→ **What is expected**: Write out the entries exactly. None of the pictures should appear in the copy.

→ **Saved entries**:
┄┄┄┄┄┄
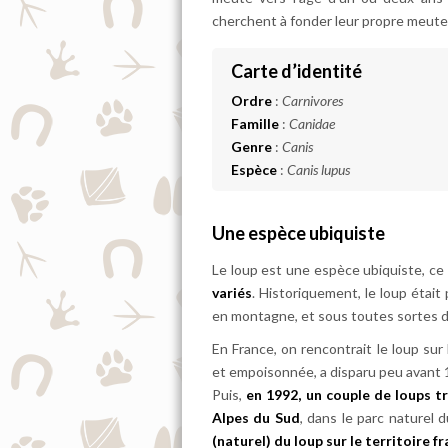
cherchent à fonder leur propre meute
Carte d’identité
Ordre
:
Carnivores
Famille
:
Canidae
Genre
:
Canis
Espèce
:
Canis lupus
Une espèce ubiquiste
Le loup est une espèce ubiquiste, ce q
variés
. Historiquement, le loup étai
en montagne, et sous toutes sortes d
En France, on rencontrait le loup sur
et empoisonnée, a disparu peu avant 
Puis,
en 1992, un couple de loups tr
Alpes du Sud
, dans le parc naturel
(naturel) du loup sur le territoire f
┄┄┄┄┄┄
→ **Solution for this exercise**:
cherchent à fonder leur propre meute
Carte d’identité
Ordre
:
Carnivores
Famille
:
Canidae
Genre
:
Canis
Espèce
:
Canis lupus
Une espèce ubiquiste
Le loup est une espèce ubiquiste, ce q
variés
. Historiquement, le loup étai
en montagne, et sous toutes sortes d
En France, on rencontrait le loup sur
et empoisonnée, a disparu peu avant 
Puis,
en 1992, un couple de loups tr
Alpes du Sud
, dans le parc naturel
(naturel) du loup sur le territoire f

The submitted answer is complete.